Unfortunately, today, two generations after World War II, the situation is very different. This is not a time of upbeat optimism after the defeat of a totalitarian system that threatened the world.
The prospects for growth in the major global economies are dim, and the structural issues that need to be dealt with are immense. Overcoming them appears to be close to impossible.
What is different now is the global nature of the crisis. Irresponsible ballooning of sovereign, corporate, personal and institutional (can you spell social security?) debt has occurred in numerous countries.
The traditional sources for bailouts (can you spell United States of America?) are in a state of indebtedness that makes it extremely difficult for them to step in.
The recipe for recovery lies in stopping the binge spending of states and private households alike. That means reverting to balanced books and setting growth on a more sustainable path.
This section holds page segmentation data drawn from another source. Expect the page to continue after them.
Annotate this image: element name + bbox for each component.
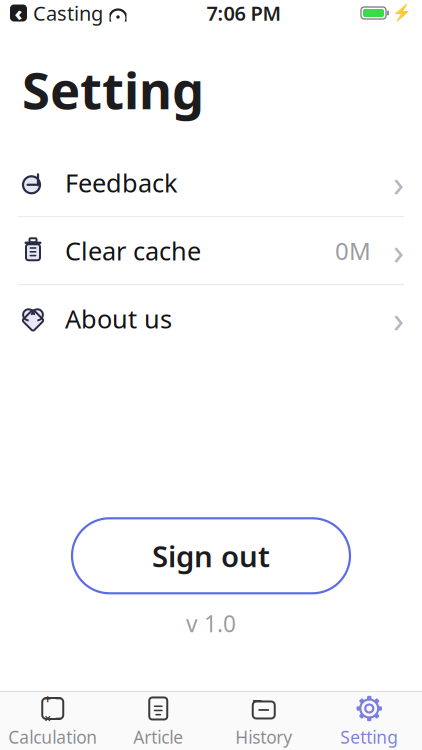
staticText: 0M — [335, 235, 371, 267]
staticText: History — [235, 726, 292, 748]
staticText: › — [393, 295, 404, 343]
button[interactable]: + — [0, 688, 106, 750]
button[interactable]: Sign out — [72, 518, 350, 593]
button[interactable]: About us — [0, 285, 422, 352]
staticText: Casting — [33, 0, 103, 26]
staticText: Feedback — [65, 166, 178, 200]
staticText: Setting — [22, 56, 204, 123]
staticText: Clear cache — [65, 234, 201, 268]
staticText: › — [393, 227, 404, 275]
staticText: Setting — [340, 726, 398, 748]
button[interactable]: Feedback — [0, 149, 422, 216]
button[interactable]: Setting — [316, 688, 422, 750]
staticText: ⚡ — [392, 4, 412, 22]
staticText: + — [44, 691, 51, 706]
staticText: × — [44, 710, 51, 726]
staticText: ‹ — [14, 0, 22, 26]
button[interactable]: History — [211, 688, 316, 750]
staticText: About us — [65, 302, 172, 336]
staticText: v 1.0 — [186, 608, 236, 638]
button[interactable]: Clear cache — [0, 217, 422, 284]
staticText: › — [393, 159, 404, 207]
button[interactable]: Article — [106, 688, 211, 750]
staticText: Calculation — [8, 726, 97, 748]
staticText: Article — [133, 726, 183, 748]
staticText: 7:06 PM — [206, 0, 282, 26]
staticText: Sign out — [152, 536, 270, 575]
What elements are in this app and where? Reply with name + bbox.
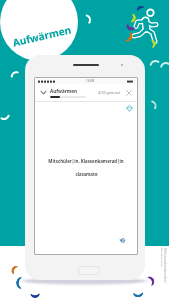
button[interactable]: Collapse [39, 88, 48, 97]
button[interactable]: Hint [124, 103, 135, 114]
button[interactable]: Play audio [117, 235, 128, 246]
staticText: 14:08 [86, 79, 95, 83]
staticText: Aufwärmen [11, 22, 73, 50]
staticText: Bild: wavebreakmedia / Shutterstock [161, 248, 167, 288]
staticText: 4/32 gewusst [98, 90, 121, 95]
button[interactable]: Collapse [35, 84, 137, 101]
button[interactable]: Close [124, 88, 133, 97]
staticText: classmate [75, 171, 98, 177]
staticText: Aufwärmen [50, 88, 77, 94]
staticText: Mitschüler|in, Klassenkamerad|in [48, 158, 124, 164]
button[interactable]: Home [78, 266, 100, 275]
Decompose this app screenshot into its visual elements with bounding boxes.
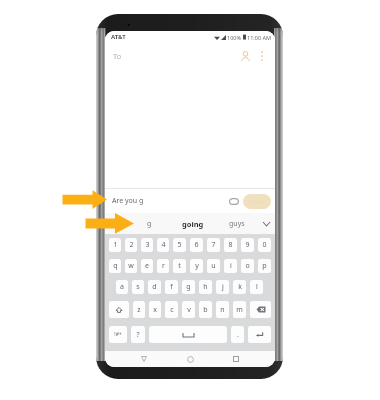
button[interactable]: j <box>216 280 229 294</box>
staticText: x <box>153 305 157 315</box>
button[interactable]: o <box>241 259 254 273</box>
staticText: a <box>120 282 124 292</box>
staticText: n <box>220 305 225 315</box>
staticText: 6 <box>194 240 199 250</box>
button[interactable]: 3 <box>141 238 153 252</box>
button[interactable]: s <box>132 280 144 294</box>
staticText: w <box>128 261 134 271</box>
button[interactable]: n <box>216 301 229 318</box>
staticText: s <box>136 282 140 292</box>
button[interactable]: ? <box>131 326 145 343</box>
button[interactable]: h <box>199 280 212 294</box>
staticText: 8 <box>228 240 233 250</box>
button[interactable]: Add contact <box>236 47 254 65</box>
staticText: u <box>211 261 216 271</box>
staticText: g <box>147 219 152 229</box>
button[interactable]: m <box>233 301 246 318</box>
staticText: q <box>113 261 118 271</box>
staticText: 5 <box>177 240 182 250</box>
staticText: c <box>170 305 174 315</box>
staticText: k <box>238 282 242 292</box>
staticText: 4 <box>161 240 166 250</box>
button[interactable]: v <box>182 301 195 318</box>
button[interactable]: e <box>141 259 153 273</box>
staticText: j <box>222 282 224 292</box>
staticText: i <box>230 261 232 271</box>
button[interactable]: q <box>109 259 121 273</box>
button[interactable]: 4 <box>157 238 169 252</box>
staticText: z <box>137 305 141 315</box>
button[interactable]: Are you g <box>112 189 228 213</box>
staticText: 11:00 AM <box>247 34 271 41</box>
button[interactable]: Back <box>137 352 151 366</box>
button[interactable]: 1 <box>109 238 121 252</box>
button[interactable]: !#+ <box>109 326 127 343</box>
staticText: o <box>245 261 250 271</box>
button[interactable]: k <box>233 280 246 294</box>
button[interactable]: w <box>125 259 137 273</box>
staticText: b <box>203 305 208 315</box>
staticText: d <box>152 282 157 292</box>
staticText: Are you g <box>112 196 144 206</box>
button[interactable]: 8 <box>224 238 237 252</box>
button[interactable]: 0 <box>258 238 271 252</box>
button[interactable]: x <box>149 301 161 318</box>
button[interactable]: 7 <box>207 238 220 252</box>
button[interactable]: c <box>165 301 178 318</box>
staticText: !#+ <box>114 331 122 338</box>
button[interactable]: guys <box>215 213 259 234</box>
button[interactable]: l <box>250 280 263 294</box>
staticText: f <box>170 282 173 292</box>
button[interactable]: g <box>182 280 195 294</box>
button[interactable]: Enter <box>248 326 271 343</box>
button[interactable]: Emoji <box>228 195 240 207</box>
staticText: 9 <box>245 240 250 250</box>
button[interactable]: r <box>157 259 169 273</box>
staticText: g <box>186 282 191 292</box>
button[interactable]: 9 <box>241 238 254 252</box>
button[interactable]: i <box>224 259 237 273</box>
staticText: l <box>256 282 258 292</box>
button[interactable]: Send <box>243 194 271 209</box>
staticText: 1 <box>113 240 118 250</box>
staticText: m <box>236 305 243 315</box>
button[interactable]: . <box>231 326 244 343</box>
staticText: 7 <box>211 240 216 250</box>
button[interactable]: Expand suggestions <box>259 213 273 234</box>
button[interactable]: Shift <box>109 301 129 318</box>
button[interactable]: z <box>133 301 145 318</box>
button[interactable]: 5 <box>173 238 186 252</box>
button[interactable]: going <box>171 213 215 234</box>
button[interactable]: f <box>165 280 178 294</box>
staticText: going <box>182 219 204 229</box>
button[interactable]: d <box>148 280 161 294</box>
button[interactable]: To <box>113 44 236 68</box>
staticText: t <box>178 261 181 271</box>
staticText: p <box>262 261 267 271</box>
staticText: AT&T <box>111 33 126 41</box>
button[interactable]: u <box>207 259 220 273</box>
staticText: e <box>145 261 149 271</box>
button[interactable]: g <box>128 213 171 234</box>
button[interactable]: y <box>190 259 203 273</box>
button[interactable]: b <box>199 301 212 318</box>
staticText: 0 <box>262 240 267 250</box>
button[interactable]: 2 <box>125 238 137 252</box>
button[interactable]: 6 <box>190 238 203 252</box>
button[interactable]: a <box>116 280 128 294</box>
staticText: 100% <box>227 34 242 41</box>
staticText: guys <box>229 219 245 229</box>
button[interactable]: Recents <box>229 352 243 366</box>
staticText: . <box>237 330 239 340</box>
staticText: 2 <box>129 240 134 250</box>
button[interactable]: Backspace <box>250 301 271 318</box>
button[interactable]: Space <box>149 326 227 343</box>
button[interactable]: t <box>173 259 186 273</box>
staticText: To <box>113 51 122 61</box>
button[interactable]: p <box>258 259 271 273</box>
button[interactable]: More options <box>255 49 269 63</box>
staticText: v <box>187 305 191 315</box>
button[interactable]: Home <box>183 352 197 366</box>
staticText: r <box>162 261 165 271</box>
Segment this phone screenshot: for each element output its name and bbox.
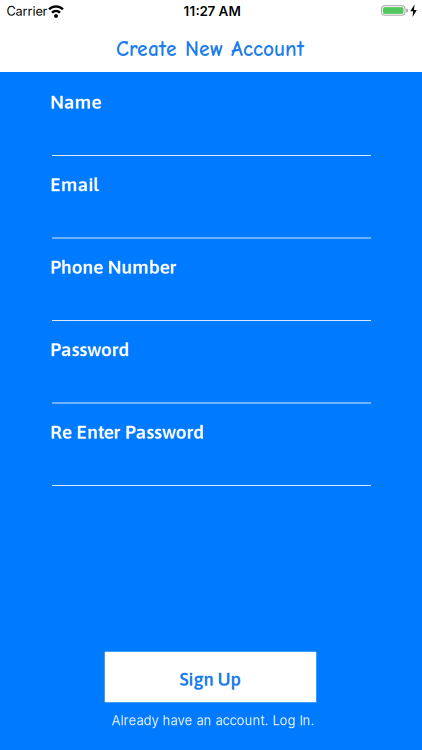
staticText: Sign Up <box>180 668 242 690</box>
staticText: Password <box>50 338 129 360</box>
button[interactable]: Re Enter Password text field <box>52 446 371 486</box>
button[interactable]: Password text field <box>52 364 371 404</box>
staticText: Create New Account <box>116 37 304 61</box>
staticText: Already have an account. Log In. <box>112 713 314 728</box>
staticText: Carrier <box>6 3 48 19</box>
staticText: Re Enter Password <box>50 420 204 443</box>
button[interactable]: Email text field <box>52 198 371 238</box>
button[interactable]: Already have an account. Log In. <box>112 713 314 728</box>
staticText: Phone Number <box>50 256 176 278</box>
staticText: 11:27 AM <box>184 3 240 19</box>
button[interactable]: Phone Number text field <box>52 281 371 321</box>
button[interactable]: Name text field <box>52 116 371 156</box>
button[interactable]: Sign Up <box>105 652 316 702</box>
staticText: Name <box>50 90 101 113</box>
staticText: Email <box>50 173 99 195</box>
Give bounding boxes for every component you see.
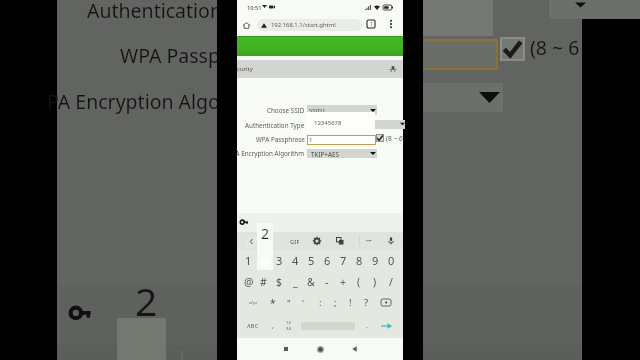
button[interactable]: 6 [319, 250, 335, 271]
button[interactable]: More [360, 232, 378, 250]
staticText: ? [364, 296, 369, 309]
staticText: Authentication Type [87, 0, 271, 24]
button[interactable]: # [256, 271, 271, 292]
button[interactable]: $ [271, 271, 287, 292]
staticText: + [340, 275, 347, 289]
button[interactable]: . [360, 313, 374, 338]
staticText: WPA Passphrase [120, 42, 271, 69]
button[interactable]: Enter [375, 313, 397, 338]
staticText: - [325, 275, 329, 289]
staticText: 2 [261, 224, 270, 243]
button[interactable]: Settings [308, 232, 326, 250]
staticText: GIF [290, 238, 300, 245]
button[interactable]: 9 [367, 250, 383, 271]
staticText: curity [237, 65, 253, 73]
staticText: 6 [324, 253, 331, 268]
button[interactable]: 1 [241, 250, 256, 271]
button[interactable]: Backspace [377, 292, 395, 313]
staticText: $ [276, 275, 283, 289]
staticText: : [319, 296, 322, 309]
staticText: _ [293, 275, 298, 289]
button[interactable]: + [335, 271, 351, 292]
button[interactable]: SSID1 [307, 105, 377, 115]
staticText: PA Encryption Algorithm [47, 88, 271, 115]
staticText: # [260, 275, 267, 289]
button[interactable]: * [265, 292, 280, 313]
button[interactable]: " [281, 292, 296, 313]
staticText: * [270, 296, 276, 310]
staticText: 0 [388, 253, 395, 268]
button[interactable]: ; [328, 292, 343, 313]
button[interactable]: TKIP+AES [307, 149, 377, 158]
staticText: ' [302, 297, 305, 309]
button[interactable]: Previous [242, 232, 260, 250]
button[interactable]: More options [384, 17, 398, 31]
button[interactable]: 12345678 [307, 112, 375, 134]
staticText: =\< [249, 299, 258, 307]
button[interactable]: ? [359, 292, 374, 313]
button[interactable]: ( [351, 271, 367, 292]
button[interactable]: 0 [383, 250, 399, 271]
button[interactable]: Home [311, 338, 329, 360]
button[interactable]: ABC [241, 313, 265, 338]
button[interactable]: Stickers [331, 232, 349, 250]
button[interactable] [376, 134, 384, 142]
staticText: 12 34 [286, 320, 291, 331]
staticText: ABC [247, 322, 259, 329]
button[interactable]: Space [301, 313, 355, 338]
staticText: (8 ~ 6 [530, 34, 580, 61]
button[interactable]: Home [239, 17, 255, 33]
button[interactable]: / [383, 271, 399, 292]
staticText: (8 ~ 6 [386, 134, 403, 143]
button[interactable]: : [313, 292, 328, 313]
button[interactable]: =\< [243, 292, 263, 313]
staticText: 4 [292, 253, 299, 268]
button[interactable]: ! [343, 292, 358, 313]
staticText: / [389, 275, 393, 289]
staticText: ; [334, 296, 337, 309]
staticText: WPA Passphrase [256, 135, 305, 144]
staticText: ••• [366, 238, 372, 245]
button[interactable]: 8 [351, 250, 367, 271]
staticText: @ [244, 275, 254, 289]
button[interactable]: Back [345, 338, 363, 360]
staticText: 192.168.1.1/start.ghtml [271, 21, 336, 29]
staticText: TKIP+AES [311, 150, 339, 159]
button[interactable]: 4 [287, 250, 303, 271]
staticText: 1 [309, 136, 313, 144]
staticText: " [287, 297, 291, 309]
button[interactable]: Voice input [382, 232, 400, 250]
button[interactable]: Numbers [281, 313, 295, 338]
button[interactable]: GIF [286, 232, 304, 250]
button[interactable]: 7 [335, 250, 351, 271]
staticText: 1 [245, 253, 252, 268]
button[interactable]: 2 [256, 250, 271, 271]
button[interactable]: , [266, 313, 280, 338]
button[interactable]: _ [287, 271, 303, 292]
staticText: SSID1 [309, 107, 326, 115]
button[interactable]: ' [296, 292, 311, 313]
staticText: ( [357, 275, 361, 289]
button[interactable]: 3 [271, 250, 287, 271]
button[interactable]: 192.168.1.1/start.ghtml [257, 19, 362, 31]
button[interactable]: 5 [303, 250, 319, 271]
staticText: & [307, 275, 315, 289]
staticText: ! [349, 296, 352, 309]
staticText: Choose SSID [267, 106, 305, 115]
staticText: 8 [356, 253, 363, 268]
button[interactable]: - [319, 271, 335, 292]
button[interactable] [371, 120, 405, 129]
staticText: 1 [370, 21, 373, 28]
staticText: Authentication Type [245, 121, 305, 130]
button[interactable]: @ [241, 271, 256, 292]
button[interactable]: Recents [277, 338, 295, 360]
button[interactable]: ) [367, 271, 383, 292]
button[interactable]: Tabs [363, 16, 379, 32]
staticText: PA Encryption Algorithm [232, 149, 305, 158]
staticText: 9 [372, 253, 379, 268]
button[interactable]: & [303, 271, 319, 292]
button[interactable]: 1 [307, 135, 376, 145]
staticText: 10:51 [247, 4, 262, 12]
staticText: 5 [308, 253, 315, 268]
In a world where we have all grown accustomed to spending today and dealing with the resulting bills later, the need for austerity measures is not easily understood.
The recent general strikes in Greece and Spain are a prime example of how difficult the task of governments will be to convince voters of the necessity to tighten their belts.
And this is just the beginning. It will take a gargantuan effort just to eliminate the structural deficits — before even a single penny of the staggering debt loads can be repaid.
What is also different is demographics and the related shift in economic output. The traditionally strong economies of the G8 — most importantly, the United States and Germany — are weakened by an aging population, a smaller workforce and less economic output.
Manufacturing has migrated to China, India and other emerging markets. Recovery from the stress of 2008/2009 is much more difficult than the remarkable recovery we saw across the globe after World War II.
As a matter of fact, the power balance has slowly shifted away from the traditional Western developed economies to what is so patronizingly called "emerging markets." Over the past couple of decades, these markets have matured rapidly and are now the home of all of the so-called industrial world's manufacturing jobs.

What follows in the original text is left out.